Household Cleaning: How To Clean Slate Tile

Ways to prevent and remove stains from slate tile, including cost effective home remedies as well as cleansers available for purchase.

Do you properly care for your flooring? Taking proper care in cleaning and protecting your floor prevents damage, extends the life of the floor, and will keep it looking great for years to come.

Sand and dirt particles cause your flooring to age prematurely. If you take a look at the soles of your shoes you'll no longer wonder why our floors seem to stain and show wear in so little time. The sand and dirt grind away at the surface of the floor, setting in stubborn stains. Removing your shoes before walking on the surface of your floors is one simple way to prevent staining.

As soon as slate flooring is laid it's important to think about prevention. First, sweep the floor clean of all dust and dirt. Use a neutral cleaner to remove the dirt, but not the shine, from the floor. There are many, many cleansers to choose from; some well-known brands are Marblelife, Ezkleen, and Stonetech as well as many, many others. Warm water is another option that some find most reliable, and for obvious reasons, the most cost efficient. The important thing to remember is that the cleanser must not contain acids, as they will break down the slate, causing costly repair or replacement.

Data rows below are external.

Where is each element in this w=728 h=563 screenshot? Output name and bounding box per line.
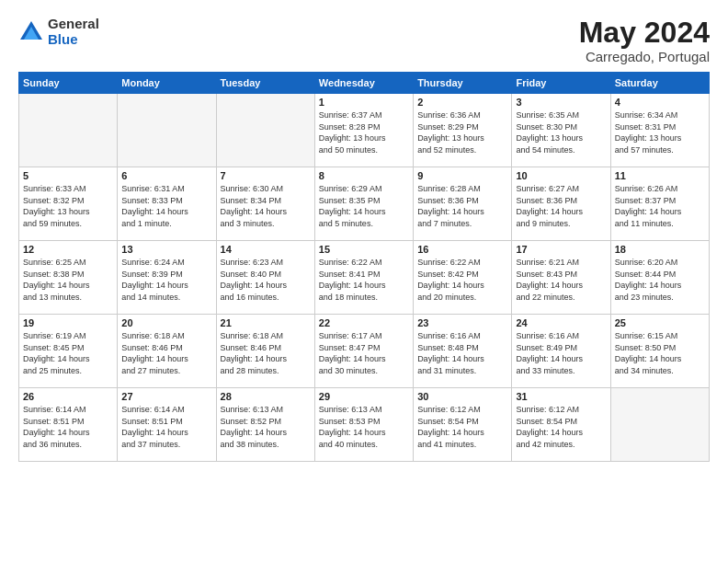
day-number: 24 <box>516 317 606 328</box>
day-number: 16 <box>417 244 507 255</box>
day-info: Sunrise: 6:14 AM Sunset: 8:51 PM Dayligh… <box>23 404 113 450</box>
calendar-cell: 21Sunrise: 6:18 AM Sunset: 8:46 PM Dayli… <box>216 315 314 388</box>
calendar-cell <box>19 94 118 167</box>
day-info: Sunrise: 6:18 AM Sunset: 8:46 PM Dayligh… <box>121 330 211 376</box>
calendar-cell: 6Sunrise: 6:31 AM Sunset: 8:33 PM Daylig… <box>118 167 216 241</box>
day-number: 21 <box>221 317 311 328</box>
day-info: Sunrise: 6:27 AM Sunset: 8:36 PM Dayligh… <box>516 183 606 229</box>
calendar-cell: 18Sunrise: 6:20 AM Sunset: 8:44 PM Dayli… <box>610 241 709 315</box>
day-number: 13 <box>121 244 211 255</box>
calendar-cell: 27Sunrise: 6:14 AM Sunset: 8:51 PM Dayli… <box>118 388 216 462</box>
calendar-cell: 10Sunrise: 6:27 AM Sunset: 8:36 PM Dayli… <box>512 167 610 241</box>
calendar-cell: 19Sunrise: 6:19 AM Sunset: 8:45 PM Dayli… <box>19 315 118 388</box>
col-tuesday: Tuesday <box>216 73 314 94</box>
day-number: 7 <box>221 170 311 181</box>
day-number: 6 <box>121 170 211 181</box>
logo: General Blue <box>18 17 99 47</box>
calendar-cell <box>610 388 709 462</box>
page: General Blue May 2024 Carregado, Portuga… <box>0 0 728 563</box>
calendar-cell: 16Sunrise: 6:22 AM Sunset: 8:42 PM Dayli… <box>414 241 512 315</box>
day-number: 4 <box>615 97 705 108</box>
calendar-cell: 25Sunrise: 6:15 AM Sunset: 8:50 PM Dayli… <box>610 315 709 388</box>
title-month: May 2024 <box>579 17 710 49</box>
day-number: 14 <box>221 244 311 255</box>
calendar: Sunday Monday Tuesday Wednesday Thursday… <box>18 72 710 462</box>
day-number: 28 <box>221 391 311 402</box>
calendar-cell <box>216 94 314 167</box>
calendar-cell: 28Sunrise: 6:13 AM Sunset: 8:52 PM Dayli… <box>216 388 314 462</box>
calendar-cell: 2Sunrise: 6:36 AM Sunset: 8:29 PM Daylig… <box>414 94 512 167</box>
day-number: 29 <box>319 391 409 402</box>
calendar-week-2: 5Sunrise: 6:33 AM Sunset: 8:32 PM Daylig… <box>19 167 710 241</box>
col-friday: Friday <box>512 73 610 94</box>
calendar-cell: 8Sunrise: 6:29 AM Sunset: 8:35 PM Daylig… <box>314 167 413 241</box>
calendar-cell: 13Sunrise: 6:24 AM Sunset: 8:39 PM Dayli… <box>118 241 216 315</box>
day-number: 9 <box>417 170 507 181</box>
logo-text: General Blue <box>48 17 99 47</box>
calendar-cell: 15Sunrise: 6:22 AM Sunset: 8:41 PM Dayli… <box>314 241 413 315</box>
title-block: May 2024 Carregado, Portugal <box>579 17 710 64</box>
logo-blue: Blue <box>48 32 99 48</box>
col-saturday: Saturday <box>610 73 709 94</box>
calendar-cell: 30Sunrise: 6:12 AM Sunset: 8:54 PM Dayli… <box>414 388 512 462</box>
day-info: Sunrise: 6:19 AM Sunset: 8:45 PM Dayligh… <box>23 330 113 376</box>
day-info: Sunrise: 6:30 AM Sunset: 8:34 PM Dayligh… <box>221 183 311 229</box>
calendar-cell: 3Sunrise: 6:35 AM Sunset: 8:30 PM Daylig… <box>512 94 610 167</box>
calendar-week-1: 1Sunrise: 6:37 AM Sunset: 8:28 PM Daylig… <box>19 94 710 167</box>
calendar-cell: 17Sunrise: 6:21 AM Sunset: 8:43 PM Dayli… <box>512 241 610 315</box>
calendar-cell: 29Sunrise: 6:13 AM Sunset: 8:53 PM Dayli… <box>314 388 413 462</box>
day-info: Sunrise: 6:36 AM Sunset: 8:29 PM Dayligh… <box>417 109 507 155</box>
calendar-header-row: Sunday Monday Tuesday Wednesday Thursday… <box>19 73 710 94</box>
day-number: 22 <box>319 317 409 328</box>
day-info: Sunrise: 6:16 AM Sunset: 8:48 PM Dayligh… <box>417 330 507 376</box>
title-location: Carregado, Portugal <box>579 49 710 64</box>
day-number: 2 <box>417 97 507 108</box>
day-number: 15 <box>319 244 409 255</box>
day-number: 31 <box>516 391 606 402</box>
calendar-week-4: 19Sunrise: 6:19 AM Sunset: 8:45 PM Dayli… <box>19 315 710 388</box>
calendar-cell: 31Sunrise: 6:12 AM Sunset: 8:54 PM Dayli… <box>512 388 610 462</box>
day-info: Sunrise: 6:29 AM Sunset: 8:35 PM Dayligh… <box>319 183 409 229</box>
col-thursday: Thursday <box>414 73 512 94</box>
day-info: Sunrise: 6:28 AM Sunset: 8:36 PM Dayligh… <box>417 183 507 229</box>
calendar-cell <box>118 94 216 167</box>
calendar-cell: 5Sunrise: 6:33 AM Sunset: 8:32 PM Daylig… <box>19 167 118 241</box>
day-info: Sunrise: 6:15 AM Sunset: 8:50 PM Dayligh… <box>615 330 705 376</box>
day-number: 1 <box>319 97 409 108</box>
day-info: Sunrise: 6:37 AM Sunset: 8:28 PM Dayligh… <box>319 109 409 155</box>
day-info: Sunrise: 6:12 AM Sunset: 8:54 PM Dayligh… <box>417 404 507 450</box>
day-number: 11 <box>615 170 705 181</box>
day-number: 26 <box>23 391 113 402</box>
header: General Blue May 2024 Carregado, Portuga… <box>18 17 710 64</box>
day-info: Sunrise: 6:33 AM Sunset: 8:32 PM Dayligh… <box>23 183 113 229</box>
calendar-cell: 23Sunrise: 6:16 AM Sunset: 8:48 PM Dayli… <box>414 315 512 388</box>
calendar-cell: 14Sunrise: 6:23 AM Sunset: 8:40 PM Dayli… <box>216 241 314 315</box>
calendar-cell: 1Sunrise: 6:37 AM Sunset: 8:28 PM Daylig… <box>314 94 413 167</box>
calendar-cell: 22Sunrise: 6:17 AM Sunset: 8:47 PM Dayli… <box>314 315 413 388</box>
calendar-cell: 26Sunrise: 6:14 AM Sunset: 8:51 PM Dayli… <box>19 388 118 462</box>
calendar-cell: 9Sunrise: 6:28 AM Sunset: 8:36 PM Daylig… <box>414 167 512 241</box>
day-info: Sunrise: 6:17 AM Sunset: 8:47 PM Dayligh… <box>319 330 409 376</box>
day-info: Sunrise: 6:23 AM Sunset: 8:40 PM Dayligh… <box>221 257 311 303</box>
day-info: Sunrise: 6:35 AM Sunset: 8:30 PM Dayligh… <box>516 109 606 155</box>
calendar-week-3: 12Sunrise: 6:25 AM Sunset: 8:38 PM Dayli… <box>19 241 710 315</box>
calendar-cell: 7Sunrise: 6:30 AM Sunset: 8:34 PM Daylig… <box>216 167 314 241</box>
day-number: 3 <box>516 97 606 108</box>
day-info: Sunrise: 6:13 AM Sunset: 8:53 PM Dayligh… <box>319 404 409 450</box>
day-number: 27 <box>121 391 211 402</box>
day-info: Sunrise: 6:24 AM Sunset: 8:39 PM Dayligh… <box>121 257 211 303</box>
day-number: 5 <box>23 170 113 181</box>
day-info: Sunrise: 6:16 AM Sunset: 8:49 PM Dayligh… <box>516 330 606 376</box>
col-monday: Monday <box>118 73 216 94</box>
day-info: Sunrise: 6:31 AM Sunset: 8:33 PM Dayligh… <box>121 183 211 229</box>
calendar-week-5: 26Sunrise: 6:14 AM Sunset: 8:51 PM Dayli… <box>19 388 710 462</box>
day-info: Sunrise: 6:22 AM Sunset: 8:42 PM Dayligh… <box>417 257 507 303</box>
calendar-cell: 20Sunrise: 6:18 AM Sunset: 8:46 PM Dayli… <box>118 315 216 388</box>
day-number: 20 <box>121 317 211 328</box>
day-info: Sunrise: 6:21 AM Sunset: 8:43 PM Dayligh… <box>516 257 606 303</box>
day-number: 30 <box>417 391 507 402</box>
col-wednesday: Wednesday <box>314 73 413 94</box>
day-info: Sunrise: 6:14 AM Sunset: 8:51 PM Dayligh… <box>121 404 211 450</box>
day-info: Sunrise: 6:34 AM Sunset: 8:31 PM Dayligh… <box>615 109 705 155</box>
day-number: 19 <box>23 317 113 328</box>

Next, you'll want to apply two or three coats of stone and tile sealer to your slate flooring using a cotton string mop. Sealant can be found at your tile store, or wherever you purchase slate cleaners. Marblelife and Stonetech, mentioned above, also make slate tile sealant. You'll want to make sure to let each coat of sealant dry for thirty minutes before applying the next coat, to ensure the best protection possible.

For floors with an old finish, apply wax stripper to the floor and let it stand for three to five minutes, then break up the wax with a nylon bristled brush. Remove all the old wax with a mop, and then thoroughly cleanse floor with clean water, then seal it as indicated above. Resealing floors regularly is the best prevention of early wear and set in stains.

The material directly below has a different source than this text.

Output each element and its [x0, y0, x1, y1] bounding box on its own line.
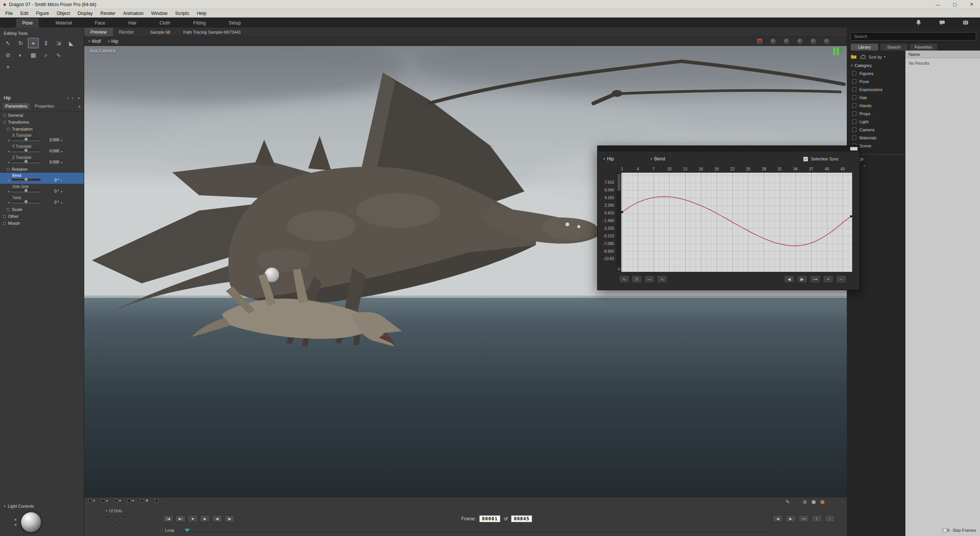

A sealed slate floor should be easier to clean and maintain, but spills should still be cleaned immediately. Cleaning stains out of slate and grout can test even the most patient person. Grout is very porous by nature, which means that liquids soak right through it. If you do not have colored grout, spray the stained area with a fifty-fifty solution of hydrogen peroxide and water directly on the stained area, letting it soak for fifteen minutes, and repeat. Again, only use this method of stain removal if you do not have colored grout. Peroxide is bleach, and will pull the color right out of your grout.

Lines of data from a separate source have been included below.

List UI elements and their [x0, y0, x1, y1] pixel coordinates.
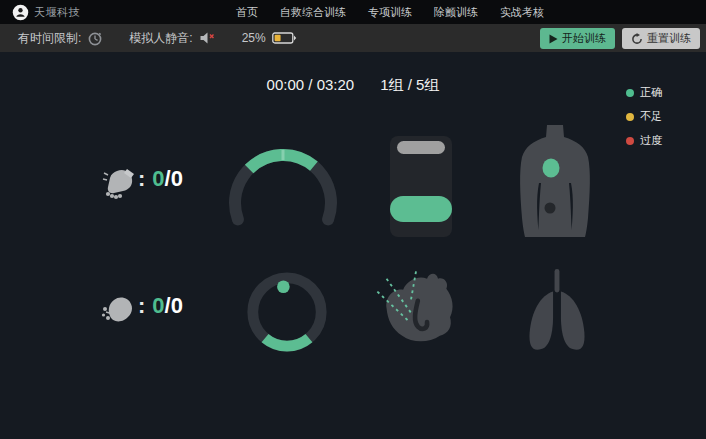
- depth-marker: [397, 141, 445, 154]
- battery-percent: 25%: [242, 31, 266, 45]
- clock-icon[interactable]: [87, 30, 103, 46]
- ventilation-count-total: /0: [165, 293, 183, 318]
- brand: 天堰科技: [12, 4, 80, 21]
- reset-training-button[interactable]: 重置训练: [622, 28, 700, 49]
- hands-compression-icon: [101, 165, 137, 205]
- speaker-muted-icon[interactable]: [199, 31, 216, 45]
- depth-target-zone: [390, 196, 452, 222]
- top-nav-menu: 首页 自救综合训练 专项训练 除颤训练 实战考核: [236, 0, 544, 24]
- start-training-button[interactable]: 开始训练: [540, 28, 615, 49]
- mute-label: 模拟人静音:: [129, 30, 192, 47]
- ventilation-counter: :0/0: [138, 293, 183, 319]
- time-limit-group: 有时间限制:: [18, 30, 103, 47]
- legend-excessive: 过度: [626, 133, 662, 148]
- ventilation-counter-colon: :: [138, 293, 145, 318]
- mute-group: 模拟人静音:: [129, 30, 215, 47]
- brand-logo-icon: [12, 4, 29, 21]
- top-nav-bar: 天堰科技 首页 自救综合训练 专项训练 除颤训练 实战考核: [0, 0, 706, 24]
- toolbar-buttons: 开始训练 重置训练: [540, 28, 700, 49]
- excessive-dot-icon: [626, 137, 634, 145]
- insufficient-dot-icon: [626, 113, 634, 121]
- ventilation-count-current: 0: [152, 293, 164, 318]
- nav-item-home[interactable]: 首页: [236, 5, 258, 20]
- battery-group: 25%: [242, 31, 297, 45]
- nav-item-comprehensive-training[interactable]: 自救综合训练: [280, 5, 346, 20]
- compression-counter-colon: :: [138, 166, 145, 191]
- start-button-label: 开始训练: [562, 31, 606, 46]
- brand-name: 天堰科技: [34, 5, 80, 20]
- torso-silhouette-icon: [505, 123, 605, 242]
- battery-icon: [272, 32, 297, 44]
- result-legend: 正确 不足 过度: [626, 85, 662, 148]
- compression-depth-indicator: [390, 136, 452, 237]
- session-cycle: 1组 / 5组: [380, 76, 439, 93]
- legend-insufficient: 不足: [626, 109, 662, 124]
- legend-excessive-label: 过度: [640, 133, 662, 148]
- compression-count-total: /0: [165, 166, 183, 191]
- lungs-icon: [513, 266, 601, 358]
- nav-item-defib-training[interactable]: 除颤训练: [434, 5, 478, 20]
- nav-item-special-training[interactable]: 专项训练: [368, 5, 412, 20]
- head-airway-icon: [370, 264, 462, 360]
- main-panel: 00:00 / 03:201组 / 5组 正确 不足 过度 :0/0: [0, 52, 706, 439]
- legend-insufficient-label: 不足: [640, 109, 662, 124]
- compression-count-current: 0: [152, 166, 164, 191]
- compression-rate-gauge: [223, 143, 343, 267]
- session-timer: 00:00 / 03:20: [267, 76, 355, 93]
- play-icon: [549, 34, 558, 44]
- session-status: 00:00 / 03:201组 / 5组: [0, 76, 706, 95]
- toolbar: 有时间限制: 模拟人静音: 25%: [0, 24, 706, 52]
- ventilation-volume-gauge: [242, 265, 332, 363]
- correct-dot-icon: [626, 89, 634, 97]
- breath-ventilation-icon: [100, 292, 136, 332]
- nav-item-practical-assessment[interactable]: 实战考核: [500, 5, 544, 20]
- time-limit-label: 有时间限制:: [18, 30, 81, 47]
- reset-button-label: 重置训练: [647, 31, 691, 46]
- legend-correct: 正确: [626, 85, 662, 100]
- legend-correct-label: 正确: [640, 85, 662, 100]
- compression-counter: :0/0: [138, 166, 183, 192]
- reset-icon: [631, 33, 643, 45]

If the stain persists after spraying with the fifty-fifty solution, soak a paper towel or cotton rag with peroxide and place the towel directly over the stain for fifteen minutes. Placing the towel directly over the stain holds the peroxide on the stain, allowing more time for the stain to breakdown before the peroxide dries. If the stain still remains, create a paste of peroxide and baking soda, allowing the bubbling to settle before applying. Apply the paste to the stain and let it set, re-spraying with peroxide as it dries out. After letting the re-sprayed mixture dry, gently wipe with a warm towel and the area should be stain free.

Another easy option for stain removal is shaving cream, which usually does a great job removing even the most stubborn stains. Again, if you have colored grout it'd be best to test an inconspicuous area before applying it to an area that is highly visible, as bleaching could occur. Most tile stores also carry a product that looks like a stick of chalk and easily removes most stains. Remember, after removing stains from grout you need to reseal again to prevent permanent stains in the future.

The key to beautiful floors is prevention. Of course, aging and wear is normal, and eventual replacement must be expected. If your floors are well sealed and maintained they will easily exceed their life expectancy.